Как за мгновение до этого воевода, так же неожиданно и быстро вскочил со своего низкого стула сладкоречивый старик. Резкость этого движения совершенно не соответствовала его сединам и согнутой спине.
— Не укрыться, видно, мухе от ястребиного глаза!— послышался звонкий, дерзкий молодой голос, и с лица старика упали седые усы и седая борода, а с плеч — длинный рваный плащ.
Перед изумленными момчиловцами и крестьянами предстал высокий худой парень с желтым веснушчатым
лицом и острыми серыми глазами, похожими на два гвоздя: они так и впились в воеводу — не вытащишь! Он повернулся к свету, выпрямил сгорбленную спину, передвинул на бедро короткий, но широкий меч, до тех пор скрываемый спереди, на животе. ■
— Это я, Момчил-побратим! — спокойно произнес он, напирая на последнее слово.
— Побратим? — глухо переспросил воевода, глядя на незнакомого пария тем же испытующим взглядом. — У меня побратимов раз-два и обчелся. Один был — умер. Второй — Раденко, позади сидит. Третий...
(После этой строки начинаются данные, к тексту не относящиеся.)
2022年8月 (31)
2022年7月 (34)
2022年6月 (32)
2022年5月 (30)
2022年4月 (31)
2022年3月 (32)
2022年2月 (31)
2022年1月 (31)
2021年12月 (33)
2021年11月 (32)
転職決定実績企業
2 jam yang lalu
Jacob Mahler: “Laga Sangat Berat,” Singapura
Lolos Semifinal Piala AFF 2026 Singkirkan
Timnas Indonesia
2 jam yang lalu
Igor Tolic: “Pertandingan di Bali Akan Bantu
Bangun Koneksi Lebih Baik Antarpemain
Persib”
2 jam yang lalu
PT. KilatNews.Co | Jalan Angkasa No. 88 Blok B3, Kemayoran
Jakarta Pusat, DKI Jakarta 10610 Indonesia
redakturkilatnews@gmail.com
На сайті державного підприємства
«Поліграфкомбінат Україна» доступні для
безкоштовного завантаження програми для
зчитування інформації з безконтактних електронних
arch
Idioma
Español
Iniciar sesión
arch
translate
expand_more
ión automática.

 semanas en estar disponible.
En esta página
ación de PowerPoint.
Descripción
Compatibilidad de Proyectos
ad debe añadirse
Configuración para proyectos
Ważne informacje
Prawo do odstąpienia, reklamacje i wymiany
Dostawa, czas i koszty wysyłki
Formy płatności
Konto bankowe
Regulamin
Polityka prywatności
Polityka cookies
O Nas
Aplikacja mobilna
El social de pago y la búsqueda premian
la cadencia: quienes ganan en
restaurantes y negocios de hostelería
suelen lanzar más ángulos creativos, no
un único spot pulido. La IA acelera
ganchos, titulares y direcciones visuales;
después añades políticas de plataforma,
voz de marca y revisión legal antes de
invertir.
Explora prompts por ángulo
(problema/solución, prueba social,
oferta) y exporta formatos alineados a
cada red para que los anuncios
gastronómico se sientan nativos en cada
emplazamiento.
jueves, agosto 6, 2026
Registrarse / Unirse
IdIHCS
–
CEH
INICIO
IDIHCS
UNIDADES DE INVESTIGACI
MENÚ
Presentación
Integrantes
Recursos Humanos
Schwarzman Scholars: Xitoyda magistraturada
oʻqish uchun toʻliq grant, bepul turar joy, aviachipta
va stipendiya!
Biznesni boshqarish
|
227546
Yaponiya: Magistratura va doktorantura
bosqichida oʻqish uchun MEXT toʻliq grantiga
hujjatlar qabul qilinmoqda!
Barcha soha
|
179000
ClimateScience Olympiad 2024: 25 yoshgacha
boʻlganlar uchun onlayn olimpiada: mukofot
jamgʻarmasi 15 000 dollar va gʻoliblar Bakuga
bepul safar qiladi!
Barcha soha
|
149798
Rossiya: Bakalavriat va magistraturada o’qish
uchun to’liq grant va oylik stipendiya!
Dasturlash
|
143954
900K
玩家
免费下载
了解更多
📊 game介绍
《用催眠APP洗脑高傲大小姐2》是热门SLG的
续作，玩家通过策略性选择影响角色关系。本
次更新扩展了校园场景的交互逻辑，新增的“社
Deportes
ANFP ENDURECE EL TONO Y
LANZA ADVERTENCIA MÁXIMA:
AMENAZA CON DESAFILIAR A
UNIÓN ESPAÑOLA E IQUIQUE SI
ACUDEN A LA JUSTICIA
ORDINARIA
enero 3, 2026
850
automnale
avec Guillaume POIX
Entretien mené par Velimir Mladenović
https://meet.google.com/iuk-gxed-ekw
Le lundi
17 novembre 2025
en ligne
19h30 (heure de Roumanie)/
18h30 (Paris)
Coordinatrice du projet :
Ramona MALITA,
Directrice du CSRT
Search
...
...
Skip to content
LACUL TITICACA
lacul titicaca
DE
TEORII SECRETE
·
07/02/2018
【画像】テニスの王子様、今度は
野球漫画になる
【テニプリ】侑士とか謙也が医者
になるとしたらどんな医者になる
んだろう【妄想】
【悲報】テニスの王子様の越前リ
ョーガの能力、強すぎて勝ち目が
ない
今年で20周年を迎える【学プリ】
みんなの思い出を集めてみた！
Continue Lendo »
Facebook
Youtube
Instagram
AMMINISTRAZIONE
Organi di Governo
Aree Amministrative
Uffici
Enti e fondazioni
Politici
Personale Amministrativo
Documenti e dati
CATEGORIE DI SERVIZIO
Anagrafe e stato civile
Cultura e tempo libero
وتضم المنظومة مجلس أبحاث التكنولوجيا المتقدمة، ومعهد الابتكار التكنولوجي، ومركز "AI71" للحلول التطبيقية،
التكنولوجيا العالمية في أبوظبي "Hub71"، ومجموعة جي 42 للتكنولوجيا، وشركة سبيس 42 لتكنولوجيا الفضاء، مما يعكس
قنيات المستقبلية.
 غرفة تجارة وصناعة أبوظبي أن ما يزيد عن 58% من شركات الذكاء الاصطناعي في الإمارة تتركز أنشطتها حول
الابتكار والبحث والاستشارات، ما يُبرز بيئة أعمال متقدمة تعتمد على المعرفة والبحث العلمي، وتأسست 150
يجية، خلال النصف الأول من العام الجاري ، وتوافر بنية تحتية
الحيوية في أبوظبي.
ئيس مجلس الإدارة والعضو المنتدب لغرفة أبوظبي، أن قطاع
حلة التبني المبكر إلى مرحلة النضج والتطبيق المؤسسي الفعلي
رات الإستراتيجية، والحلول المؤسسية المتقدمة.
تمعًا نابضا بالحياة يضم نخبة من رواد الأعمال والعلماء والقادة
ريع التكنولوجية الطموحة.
Момчил остановился, наморщил лоб, словно вспоминал о чем-то далеком, и вдруг промолвил:
— Узнаю! Мы с тобой пять лет тому назад в Чуй-Петлеве встретились. Тебя Богданом звать. Спину тебе здорово дуксы да севасты разукрасили, и я за то простил тебя. Понял ты наконец, почему я тебя побратимом своим назвал?
— Понял, — кивнул в ответ парень. — Старые раны не забываются.
— Где ты был эти пять лет и что делал? — спросил Момчил, садясь на стул, подставленный ему Раденкой.
— По божьему свету бродил, на муки человеческие смотрел.
— А эта белая борода к чему? От кого ты скрываешься? — продолжал расспрашивать воевода; выражение лица его становилось все мягче, ласковей и приветливей. — Присаживайся, побратим, выпей чашу. Вино славное.
Парень не двинулся с места, только махнул рукой.
— Белой бороде всюду почет! А за угощенье спасибо. Мне не до вина. Прежде выслушай, откуда я иду и зачем к тебе пришел.
Момчил ласково улыбнулся.
— Ты ничуть не изменился; все такой же угрюмый. Ну, пусть будет по-твоему. Но сперва я хочу тебя порасспросить. Что делается в Чуй-Петлеве? Жив ли Обрад? Как там наш Станой, хусар, которого мы на дочери того хитрого крестьянина женили, — как его звать, позабыл?..
— Коложега, — ответил Богдан уже другим, ленивым голосом, словно ему не хотелось рассказывать. — Я в Чуй-Петлеве больше года не был. А при мне там случились большие перемены. Твой Станой всех мужиков с толку сбил; стали они вместе с Коложегой не только на охоту ходить, а и на грабеж по большим дорогам; даже на равнинные села нападают. По ночам тащат все, что под руку попадется. Скот угоняют, телеги. Маргида, жена Станоева, растолстела; да и другие все мужики отъелись, гладкими стали. Ну, Обрад не стерпел: как-то ночью ушел из села и словно в воду канул; с тех пор об нем ни слуху ни духу. Где он, не знаю. Вот и все.